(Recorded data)
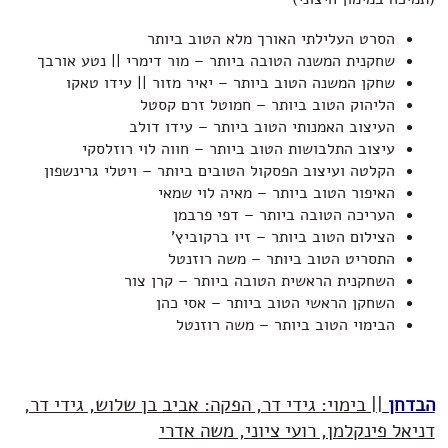
הסרט העלילתי האורך מלא הטוב ביותר
שחקנית המשנה הטובה ביותר – מור דימרי || נטע אורבך
שחקן המשנה הטוב ביותר – יאיר מזור || עידו טאקו
הליהוק הטוב ביותר – חמוטל זרם קסטל
העיצוב האמנותי הטוב ביותר – עידו דולב
עיצוב התלבושות הטוב ביותר – חווה לוי רוזלסקי
הקלטה ועיצוב הפסקול הטובים ביותר – ויטלי גרינשפון
האיפור הטוב ביותר – מאיה לוי שמאי
העריכה הטובה ביותר – דפי פרבמן
הצילום הטוב ביותר – זיו ברקוביץ'
התסריט הטוב ביותר – משה רוזנטל
השחקנית הראשית הטובה ביותר – קרן צור
השחקן הראשי הטוב ביותר – אסי כהן
הבימוי הטוב ביותר – משה רוזנטל
הבדחן
|| בימוי: גידי דר, הפקה: אביב בן שלוש, גידי דר,
דניאל פינקלמן, רועי ציוני, משה אדרי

What is being asked
Would you copy each line above exactly as given, dropping any images?

Answer box
הסרט העלילתי האורך מלא הטוב ביותר
שחקנית המשנה הטובה ביותר – מור דימרי || נטע אורבך
שחקן המשנה הטוב ביותר – יאיר מזור || עידו טאקו
הליהוק הטוב ביותר – חמוטל זרם קסטל
העיצוב האמנותי הטוב ביותר – עידו דולב
עיצוב התלבושות הטוב ביותר – חווה לוי רוזלסקי
הקלטה ועיצוב הפסקול הטובים ביותר – ויטלי גרינשפון
האיפור הטוב ביותר – מאיה לוי שמאי
העריכה הטובה ביותר – דפי פרבמן
הצילום הטוב ביותר – זיו ברקוביץ'
התסריט הטוב ביותר – משה רוזנטל
השחקנית הראשית הטובה ביותר – קרן צור
השחקן הראשי הטוב ביותר – אסי כהן
הבימוי הטוב ביותר – משה רוזנטל
הבדחן
|| בימוי: גידי דר, הפקה: אביב בן שלוש, גידי דר,
דניאל פינקלמן, רועי ציוני, משה אדרי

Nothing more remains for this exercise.